→ YOUR TASK
Give back every record below word for word, with the pictures omitted.

→ GIVEN DATA
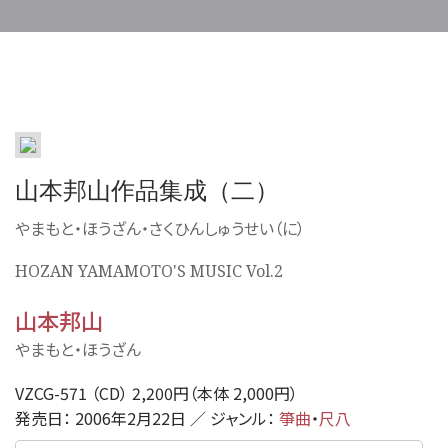
山本邦山作品集成（二）
やまもと・ほうざん・さくひんしゅうせい（に）
HOZAN YAMAMOTO'S MUSIC Vol.2
山本邦山
やまもと・ほうざん
VZCG-571 （CD） 2,200円（本体 2,000円）
発売日： 2006年2月22日 ／ ジャンル：
箏曲
・
尺八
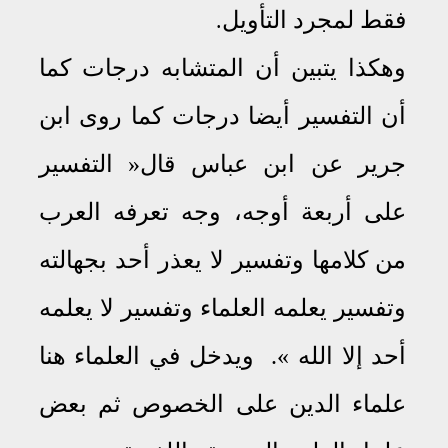
فقط لمجرد التأويل
.
وهكذا يتبين أن المتشابه درجات كما
أن التفسير أيضا درجات كما روى ابن
جرير عن ابن عباس قال
»
التفسير
على أربعة أوجه، وجه تعرفه العرب
من كلامها وتفسير لا يعذر أحد بجهالته
وتفسير يعلمه العلماء وتفسير لا يعلمه
أحد إلا الله »
.
ويدخل في العلماء هنا
علماء الدين على الخصوص ثم بعض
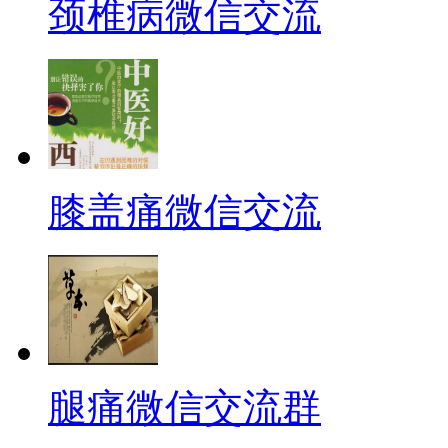
颈椎病微信交流
膝盖痛微信交流
腿痛微信交流群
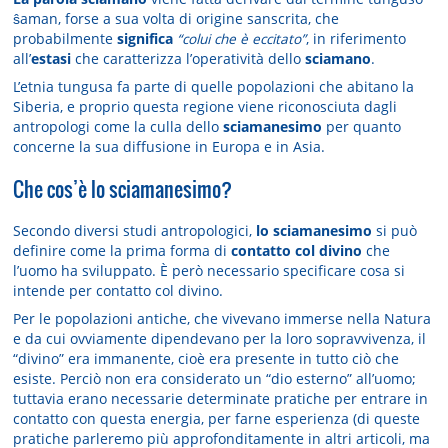
ŝaman, forse a sua volta di origine sanscrita, che
probabilmente
significa
“colui che è eccitato”
, in riferimento
all’
estasi
che caratterizza l’operatività dello
sciamano
.
L’etnia tungusa fa parte di quelle popolazioni che abitano la
Siberia, e proprio questa regione viene riconosciuta dagli
antropologi come la culla dello
sciamanesimo
per quanto
concerne la sua diffusione in Europa e in Asia.
Che cos’è lo sciamanesimo?
Secondo diversi studi antropologici,
lo sciamanesimo
si può
definire come la prima forma di
contatto col divino
che
l’uomo ha sviluppato. È però necessario specificare cosa si
intende per contatto col divino.
Per le popolazioni antiche, che vivevano immerse nella Natura
e da cui ovviamente dipendevano per la loro sopravvivenza, il
“divino” era immanente, cioè era presente in tutto ciò che
esiste. Perciò non era considerato un “dio esterno” all’uomo;
tuttavia erano necessarie determinate pratiche per entrare in
contatto con questa energia, per farne esperienza (di queste
pratiche parleremo più approfonditamente in altri articoli, ma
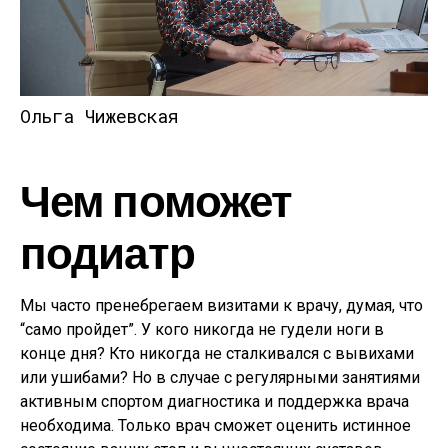
Ольга Чижевская
Чем поможет
подиатр
Мы часто пренебрегаем визитами к врачу, думая, что
“само пройдет”. У кого никогда не гудели ноги в
конце дня? Кто никогда не сталкивался с вывихами
или ушибами? Но в случае с регулярными занятиями
активным спортом диагностика и поддержка врача
необходима. Только врач сможет оценить истинное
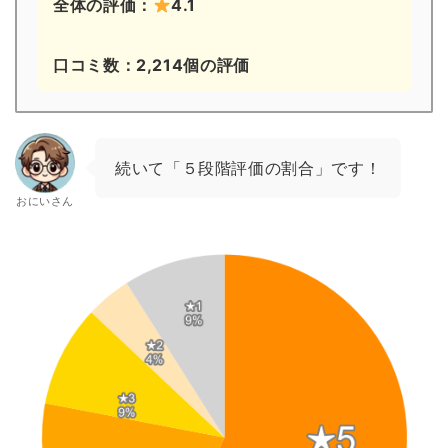
全体の評価：
4.1
口コミ数：2,214個の評価
続いて「５段階評価の割合」です！
おにいさん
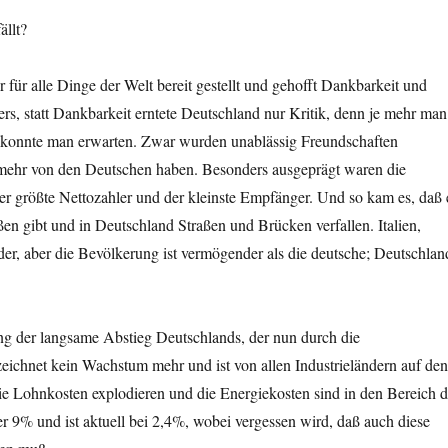
ällt?
 für alle Dinge der Welt bereit gestellt und gehofft Dankbarkeit und
rs, statt Dankbarkeit erntete Deutschland nur Kritik, denn je mehr man
 konnte man erwarten. Zwar wurden unablässig Freundschaften
mehr von den Deutschen haben. Besonders ausgeprägt waren die
er größte Nettozahler und der kleinste Empfänger. Und so kam es, daß 
en gibt und in Deutschland Straßen und Brücken verfallen. Italien,
r, aber die Bevölkerung ist vermögender als die deutsche; Deutschlan
ng der langsame Abstieg Deutschlands, der nun durch die
eichnet kein Wachstum mehr und ist von allen Industrieländern auf de
 die Lohnkosten explodieren und die Energiekosten sind in den Bereich d
r 9% und ist aktuell bei 2,4%, wobei vergessen wird, daß auch diese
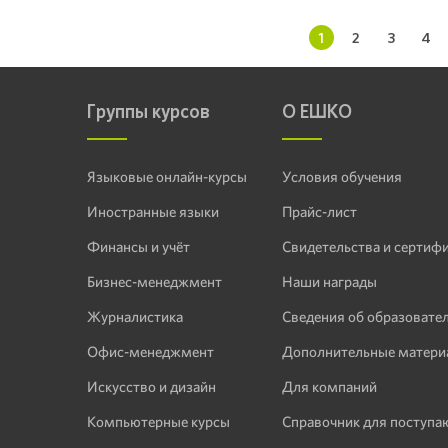
1
2
3
4
Группы курсов
О ЕШКО
Языковые онлайн-курсы
Условия обучения
Иностранные языки
Прайс-лист
Финансы и учёт
Свидетельства и сертиф
Бизнес-менеджмент
Наши награды
Журналистика
Сведения об образовате
Офис-менеджмент
Дополнительные матери
Искусство и дизайн
Для компаний
Компьютерные курсы
Справочник для поступ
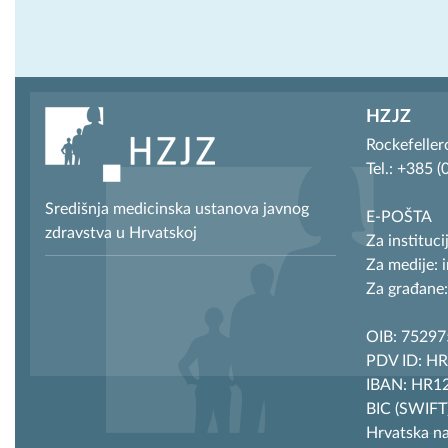
HZJZ
Rockefeller
Tel.: +385 
Središnja medicinska ustanova javnog
E-POŠTA
zdravstva u Hrvatskoj
Za instituci
Za medije: 
Za građane:
OIB: 7529
PDV ID: H
IBAN: HR12
BIC (SWIF
Hrvatska n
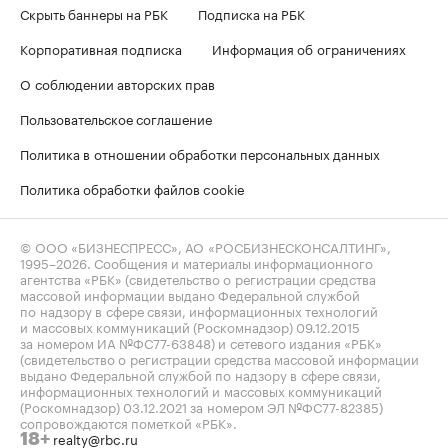
Скрыть баннеры на РБК
Подписка на РБК
Корпоративная подписка
Информация об ограничениях
О соблюдении авторских прав
Пользовательское соглашение
Политика в отношении обработки персональных данных
Политика обработки файлов cookie
© ООО «БИЗНЕСПРЕСС», АО «РОСБИЗНЕСКОНСАЛТИНГ»,
1995–2026
. Сообщения и материалы информационного
агентства «РБК» (свидетельство о регистрации средства
массовой информации выдано Федеральной службой
по надзору в сфере связи, информационных технологий
и массовых коммуникаций (Роскомнадзор) 09.12.2015
за номером ИА №ФС77-63848) и сетевого издания «РБК»
(свидетельство о регистрации средства массовой информации
выдано Федеральной службой по надзору в сфере связи,
информационных технологий и массовых коммуникаций
(Роскомнадзор) 03.12.2021 за номером ЭЛ №ФС77-82385)
сопровождаются пометкой «РБК».
realty@rbc.ru
18+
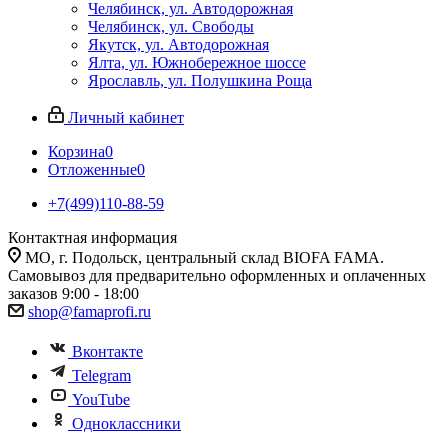
Челябинск, ул. Автодорожная
Челябинск, ул. Свободы
Якутск, ул. Автодорожная
Ялта, ул. Южнобережное шоссе
Ярославль, ул. Полушкина Роща
Личный кабинет
Корзина
0
Отложенные
0
+7(499)110-88-59
Контактная информация
МО, г. Подольск, центральный склад BIOFA FAMA.
Самовывоз для предварительно оформленных и оплаченных
заказов 9:00 - 18:00
shop@famaprofi.ru
Вконтакте
Telegram
YouTube
Одноклассники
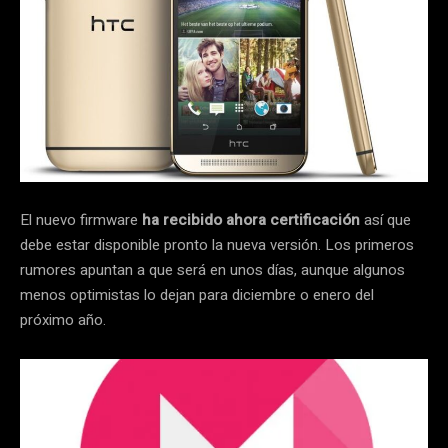
El nuevo firmware
ha recibido ahora certificación
así que
debe estar disponible pronto la nueva versión. Los primeros
rumores apuntan a que será en unos días, aunque algunos
menos optimistas lo dejan para diciembre o enero del
próximo año.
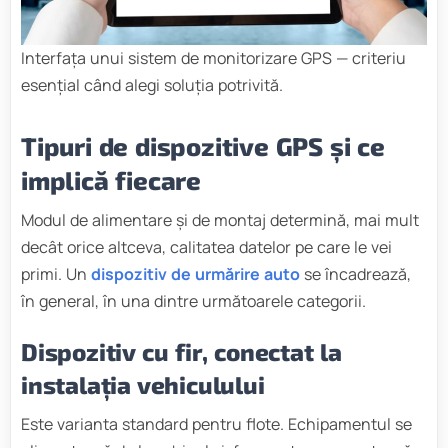
Interfața unui sistem de monitorizare GPS — criteriu
esențial când alegi soluția potrivită.
Tipuri de dispozitive GPS și ce
implică fiecare
Modul de alimentare și de montaj determină, mai mult
decât orice altceva, calitatea datelor pe care le vei
primi. Un
dispozitiv de urmărire auto
se încadrează,
în general, în una dintre următoarele categorii.
Dispozitiv cu fir, conectat la
instalația vehiculului
Este varianta standard pentru flote. Echipamentul se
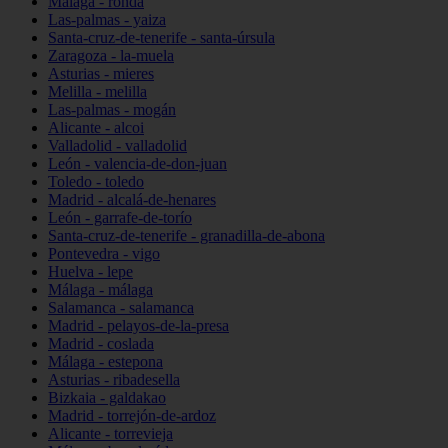
Málaga - ronda
Las-palmas - yaiza
Santa-cruz-de-tenerife - santa-úrsula
Zaragoza - la-muela
Asturias - mieres
Melilla - melilla
Las-palmas - mogán
Alicante - alcoi
Valladolid - valladolid
León - valencia-de-don-juan
Toledo - toledo
Madrid - alcalá-de-henares
León - garrafe-de-torío
Santa-cruz-de-tenerife - granadilla-de-abona
Pontevedra - vigo
Huelva - lepe
Málaga - málaga
Salamanca - salamanca
Madrid - pelayos-de-la-presa
Madrid - coslada
Málaga - estepona
Asturias - ribadesella
Bizkaia - galdakao
Madrid - torrejón-de-ardoz
Alicante - torrevieja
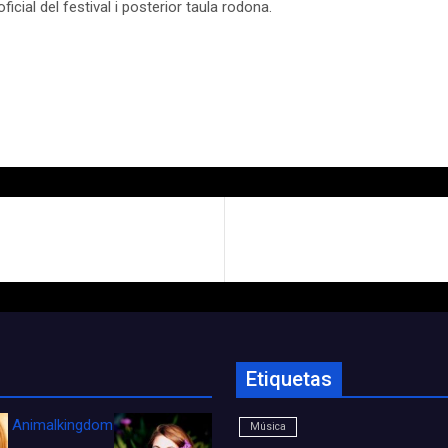
ficial del festival i posterior taula rodona.
Etiquetas
Animalkingdom_FichaCine
Música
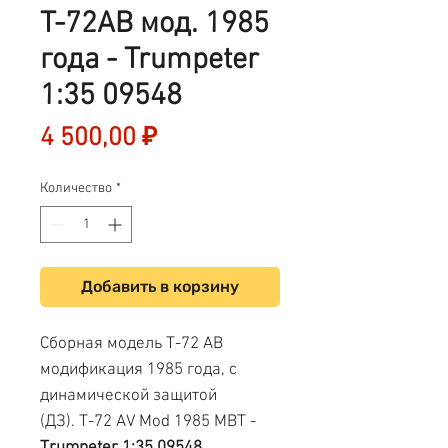
T-72АВ мод. 1985
года - Trumpeter
1:35 09548
Цена
4 500,00 ₽
Количество
*
Добавить в корзину
Сборная модель Т-72 АВ
модификация 1985 года, с
динамической защитой
(ДЗ). Т-72 AV Mod 1985 MBT -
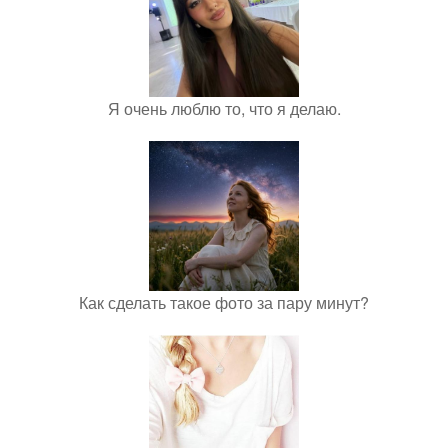
Я очень люблю то, что я делаю.
Как сделать такое фото за пару минут?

→ RESPONSE AREA
山本邦山作品集成（二）
やまもと・ほうざん・さくひんしゅうせい（に）
HOZAN YAMAMOTO'S MUSIC Vol.2
山本邦山
やまもと・ほうざん
VZCG-571 （CD） 2,200円（本体 2,000円）
発売日： 2006年2月22日 ／ ジャンル：
箏曲
・
尺八
فقط لمجرد التأويل
.
وهكذا يتبين أن المتشابه درجات كما
أن التفسير أيضا درجات كما روى ابن
جرير عن ابن عباس قال
»
التفسير
على أربعة أوجه، وجه تعرفه العرب
من كلامها وتفسير لا يعذر أحد بجهالته
وتفسير يعلمه العلماء وتفسير لا يعلمه
أحد إلا الله »
.
ويدخل في العلماء هنا
علماء الدين على الخصوص ثم بعض
颈椎病微信交流
膝盖痛微信交流
腿痛微信交流群
ŝaman, forse a sua volta di origine sanscrita, che
probabilmente
significa
“colui che è eccitato”
, in riferimento
all’
estasi
che caratterizza l’operatività dello
sciamano
.
L’etnia tungusa fa parte di quelle popolazioni che abitano la
Siberia, e proprio questa regione viene riconosciuta dagli
antropologi come la culla dello
sciamanesimo
per quanto
concerne la sua diffusione in Europa e in Asia.
Che cos’è lo sciamanesimo?
Secondo diversi studi antropologici,
lo sciamanesimo
si può
definire come la prima forma di
contatto col divino
che
l’uomo ha sviluppato. È però necessario specificare cosa si
intende per contatto col divino.
Per le popolazioni antiche, che vivevano immerse nella Natura
e da cui ovviamente dipendevano per la loro sopravvivenza, il
“divino” era immanente, cioè era presente in tutto ciò che
esiste. Perciò non era considerato un “dio esterno” all’uomo;
tuttavia erano necessarie determinate pratiche per entrare in
contatto con questa energia, per farne esperienza (di queste
pratiche parleremo più approfonditamente in altri articoli, ma
Ольга Чижевская
Чем поможет
подиатр
Мы часто пренебрегаем визитами к врачу, думая, что
“само пройдет”. У кого никогда не гудели ноги в
конце дня? Кто никогда не сталкивался с вывихами
или ушибами? Но в случае с регулярными занятиями
активным спортом диагностика и поддержка врача
необходима. Только врач сможет оценить истинное
全体の評価：
4.1
口コミ数：2,214個の評価
続いて「５段階評価の割合」です！
おにいさん
ällt?
 für alle Dinge der Welt bereit gestellt und gehofft Dankbarkeit und
rs, statt Dankbarkeit erntete Deutschland nur Kritik, denn je mehr man
 konnte man erwarten. Zwar wurden unablässig Freundschaften
mehr von den Deutschen haben. Besonders ausgeprägt waren die
er größte Nettozahler und der kleinste Empfänger. Und so kam es, daß 
en gibt und in Deutschland Straßen und Brücken verfallen. Italien,
r, aber die Bevölkerung ist vermögender als die deutsche; Deutschlan
ng der langsame Abstieg Deutschlands, der nun durch die
eichnet kein Wachstum mehr und ist von allen Industrieländern auf de
 die Lohnkosten explodieren und die Energiekosten sind in den Bereich d
r 9% und ist aktuell bei 2,4%, wobei vergessen wird, daß auch diese
1
2
3
4
Группы курсов
О ЕШКО
Языковые онлайн-курсы
Условия обучения
Иностранные языки
Прайс-лист
Финансы и учёт
Свидетельства и сертиф
Бизнес-менеджмент
Наши награды
Журналистика
Сведения об образовате
Офис-менеджмент
Дополнительные матери
Искусство и дизайн
Для компаний
Компьютерные курсы
Справочник для поступ
HZJZ
Rockefeller
Tel.: +385 
Središnja medicinska ustanova javnog
E-POŠTA
zdravstva u Hrvatskoj
Za instituci
Za medije: 
Za građane:
OIB: 7529
PDV ID: H
IBAN: HR12
BIC (SWIF
Hrvatska n
Скрыть баннеры на РБК
Подписка на РБК
Корпоративная подписка
Информация об ограничениях
О соблюдении авторских прав
Пользовательское соглашение
Политика в отношении обработки персональных данных
Политика обработки файлов cookie
© ООО «БИЗНЕСПРЕСС», АО «РОСБИЗНЕСКОНСАЛТИНГ»,
1995–2026
. Сообщения и материалы информационного
агентства «РБК» (свидетельство о регистрации средства
массовой информации выдано Федеральной службой
по надзору в сфере связи, информационных технологий
и массовых коммуникаций (Роскомнадзор) 09.12.2015
за номером ИА №ФС77-63848) и сетевого издания «РБК»
(свидетельство о регистрации средства массовой информации
выдано Федеральной службой по надзору в сфере связи,
информационных технологий и массовых коммуникаций
(Роскомнадзор) 03.12.2021 за номером ЭЛ №ФС77-82385)
сопровождаются пометкой «РБК».
realty@rbc.ru
18+
Челябинск, ул. Автодорожная
Челябинск, ул. Свободы
Якутск, ул. Автодорожная
Ялта, ул. Южнобережное шоссе
Ярославль, ул. Полушкина Роща
Личный кабинет
Корзина
0
Отложенные
0
+7(499)110-88-59
Контактная информация
МО, г. Подольск, центральный склад BIOFA FAMA.
Самовывоз для предварительно оформленных и оплаченных
заказов 9:00 - 18:00
shop@famaprofi.ru
Вконтакте
Telegram
YouTube
Одноклассники
El nuevo firmware
ha recibido ahora certificación
así que
debe estar disponible pronto la nueva versión. Los primeros
rumores apuntan a que será en unos días, aunque algunos
menos optimistas lo dejan para diciembre o enero del
próximo año.
Interfața unui sistem de monitorizare GPS — criteriu
esențial când alegi soluția potrivită.
Tipuri de dispozitive GPS și ce
implică fiecare
Modul de alimentare și de montaj determină, mai mult
decât orice altceva, calitatea datelor pe care le vei
primi. Un
dispozitiv de urmărire auto
se încadrează,
în general, în una dintre următoarele categorii.
Dispozitiv cu fir, conectat la
instalația vehiculului
Este varianta standard pentru flote. Echipamentul se
Málaga - ronda
Las-palmas - yaiza
Santa-cruz-de-tenerife - santa-úrsula
Zaragoza - la-muela
Asturias - mieres
Melilla - melilla
Las-palmas - mogán
Alicante - alcoi
Valladolid - valladolid
León - valencia-de-don-juan
Toledo - toledo
Madrid - alcalá-de-henares
León - garrafe-de-torío
Santa-cruz-de-tenerife - granadilla-de-abona
Pontevedra - vigo
Huelva - lepe
Málaga - málaga
Salamanca - salamanca
Madrid - pelayos-de-la-presa
Madrid - coslada
Málaga - estepona
Asturias - ribadesella
Bizkaia - galdakao
Madrid - torrejón-de-ardoz
Alicante - torrevieja
ficial del festival i posterior taula rodona.
Etiquetas
Animalkingdom_FichaCine
Música
T-72АВ мод. 1985
года - Trumpeter
1:35 09548
Цена
4 500,00 ₽
Количество
*
Добавить в корзину
Сборная модель Т-72 АВ
модификация 1985 года, с
динамической защитой
(ДЗ). Т-72 AV Mod 1985 MBT -
Я очень люблю то, что я делаю.
Как сделать такое фото за пару минут?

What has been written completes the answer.